— Джэксон…
— Пошли, — командует Кристиан.
Он натягивает бейсболку на глаза и перекидывает Стэна через плечо. Он идет в направлении, которое я указала, и не оглядывается.
Мы бредем по песку, холод пробирается сквозь сапоги, и мои ноги немеют. Небо темное. Я провожу пальцами по железной цепи на поясе. Я чувствую себя лучше с железом. Железо убивает, железо убивает, железо убивает, железо убивает.
Передо мной Кристиан все щелкает и щелкает. Мы идем по подъему, приближаясь к тем горам. Двери замедляют время, но в самом Аду все движется быстро. Ирония, да?

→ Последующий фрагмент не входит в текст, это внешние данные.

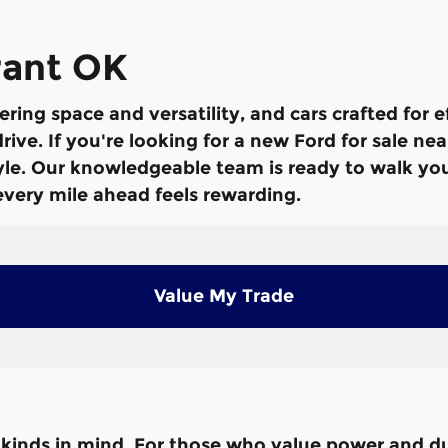
rant OK
ering space and versatility, and cars crafted for 
ive. If you're looking for a new Ford for sale ne
style. Our knowledgeable team is ready to walk y
 every mile ahead feels rewarding.
Value My Trade
ll kinds in mind. For those who value power and du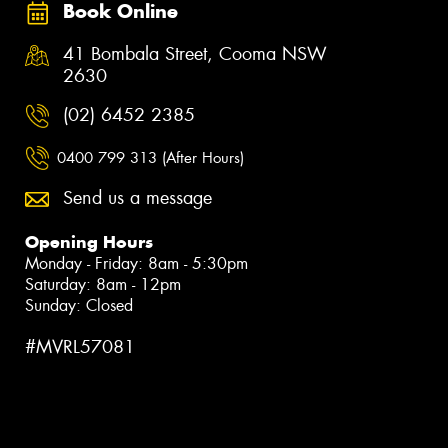
Book Online
41 Bombala Street, Cooma NSW
2630
(02) 6452 2385
0400 799 313 (After Hours)
Send us a message
Opening Hours
Monday - Friday: 8am - 5:30pm
Saturday: 8am - 12pm
Sunday: Closed
#MVRL57081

Теперь мы идем по тропинке. Должно быть, в Аду есть горные козы. Поворачиваем за угол — и натыкаемся на тело Джэксона. Оно наколото на пять колышков — голова, сердце, гениталии, обе ладони. Его окружают трепещущие крылья — это крошечные вампиры. Или просто бабочки. Не знаю. Он мертв. Это все.
Ад холодный и гористый, и мне хочется остановиться, но сомневаюсь, что это возможно. Мы оставляем Джэксона позади.
Рокси берет меня за руку и сжимает. Я чувствую, как змеи скользят по мне, горячие и сухие. Каждый раз, закрывая глаза, я вижу ладонь Джэксона, пронзенную колом, его железный нож лежит рядом, кожа ламии не тронута, за исключением того места, где в спину вонзен кол.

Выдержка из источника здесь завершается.